-- DATASET --
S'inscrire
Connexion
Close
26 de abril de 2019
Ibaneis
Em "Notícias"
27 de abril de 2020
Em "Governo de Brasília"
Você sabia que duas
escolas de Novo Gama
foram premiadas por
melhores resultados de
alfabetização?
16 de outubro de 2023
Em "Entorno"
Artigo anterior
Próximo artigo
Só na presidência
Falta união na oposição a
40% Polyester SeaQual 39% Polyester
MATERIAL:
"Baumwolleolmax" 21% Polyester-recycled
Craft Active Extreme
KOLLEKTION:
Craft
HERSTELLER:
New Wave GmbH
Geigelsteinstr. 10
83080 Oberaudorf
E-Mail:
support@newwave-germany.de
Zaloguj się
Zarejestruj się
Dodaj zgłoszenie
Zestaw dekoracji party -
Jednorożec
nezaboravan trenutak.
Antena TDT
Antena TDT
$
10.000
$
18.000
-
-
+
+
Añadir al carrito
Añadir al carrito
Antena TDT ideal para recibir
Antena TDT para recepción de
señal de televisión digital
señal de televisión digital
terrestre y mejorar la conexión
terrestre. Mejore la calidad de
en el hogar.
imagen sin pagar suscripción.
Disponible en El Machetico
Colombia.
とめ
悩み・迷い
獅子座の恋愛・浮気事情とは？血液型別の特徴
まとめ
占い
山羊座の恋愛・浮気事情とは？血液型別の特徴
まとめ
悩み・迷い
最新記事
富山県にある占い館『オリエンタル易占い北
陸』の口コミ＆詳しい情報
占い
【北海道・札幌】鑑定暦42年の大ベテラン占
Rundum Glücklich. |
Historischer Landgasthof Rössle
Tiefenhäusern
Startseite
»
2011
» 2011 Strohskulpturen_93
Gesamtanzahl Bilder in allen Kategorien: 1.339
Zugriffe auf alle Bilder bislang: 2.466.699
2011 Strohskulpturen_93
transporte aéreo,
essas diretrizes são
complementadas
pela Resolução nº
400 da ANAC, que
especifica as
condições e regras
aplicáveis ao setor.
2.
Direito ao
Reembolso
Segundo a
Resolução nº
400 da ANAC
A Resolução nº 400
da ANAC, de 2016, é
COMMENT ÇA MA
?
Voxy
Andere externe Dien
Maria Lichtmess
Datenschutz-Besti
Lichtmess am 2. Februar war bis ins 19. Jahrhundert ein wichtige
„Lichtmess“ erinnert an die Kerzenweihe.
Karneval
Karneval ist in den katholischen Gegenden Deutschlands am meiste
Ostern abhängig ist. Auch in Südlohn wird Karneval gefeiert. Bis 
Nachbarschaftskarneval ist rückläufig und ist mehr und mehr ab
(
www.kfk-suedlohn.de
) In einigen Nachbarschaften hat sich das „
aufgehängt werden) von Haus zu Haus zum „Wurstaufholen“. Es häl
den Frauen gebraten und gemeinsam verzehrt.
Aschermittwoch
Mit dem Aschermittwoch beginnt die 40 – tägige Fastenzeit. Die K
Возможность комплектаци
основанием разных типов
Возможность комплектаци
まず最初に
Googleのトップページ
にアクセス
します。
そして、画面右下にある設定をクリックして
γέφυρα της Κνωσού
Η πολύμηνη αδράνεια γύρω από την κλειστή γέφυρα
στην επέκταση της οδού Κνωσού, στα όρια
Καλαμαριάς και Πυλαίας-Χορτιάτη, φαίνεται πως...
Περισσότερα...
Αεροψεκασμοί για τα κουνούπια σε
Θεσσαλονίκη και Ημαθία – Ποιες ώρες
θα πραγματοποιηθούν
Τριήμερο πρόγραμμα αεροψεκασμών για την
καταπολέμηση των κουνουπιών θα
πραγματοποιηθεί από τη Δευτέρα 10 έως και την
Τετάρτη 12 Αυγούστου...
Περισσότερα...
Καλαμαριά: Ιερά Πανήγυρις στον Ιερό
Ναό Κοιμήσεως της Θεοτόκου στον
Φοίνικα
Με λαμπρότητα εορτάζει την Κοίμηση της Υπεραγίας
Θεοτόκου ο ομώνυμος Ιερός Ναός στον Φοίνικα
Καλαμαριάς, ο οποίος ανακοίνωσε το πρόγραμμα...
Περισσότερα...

-- WHAT TO PRODUCE --
Search the records for the word "Lichtmess" and copy every line where it occurs.

-- YOUR RESPONSE --
Maria Lichtmess
Lichtmess am 2. Februar war bis ins 19. Jahrhundert ein wichtige
„Lichtmess“ erinnert an die Kerzenweihe.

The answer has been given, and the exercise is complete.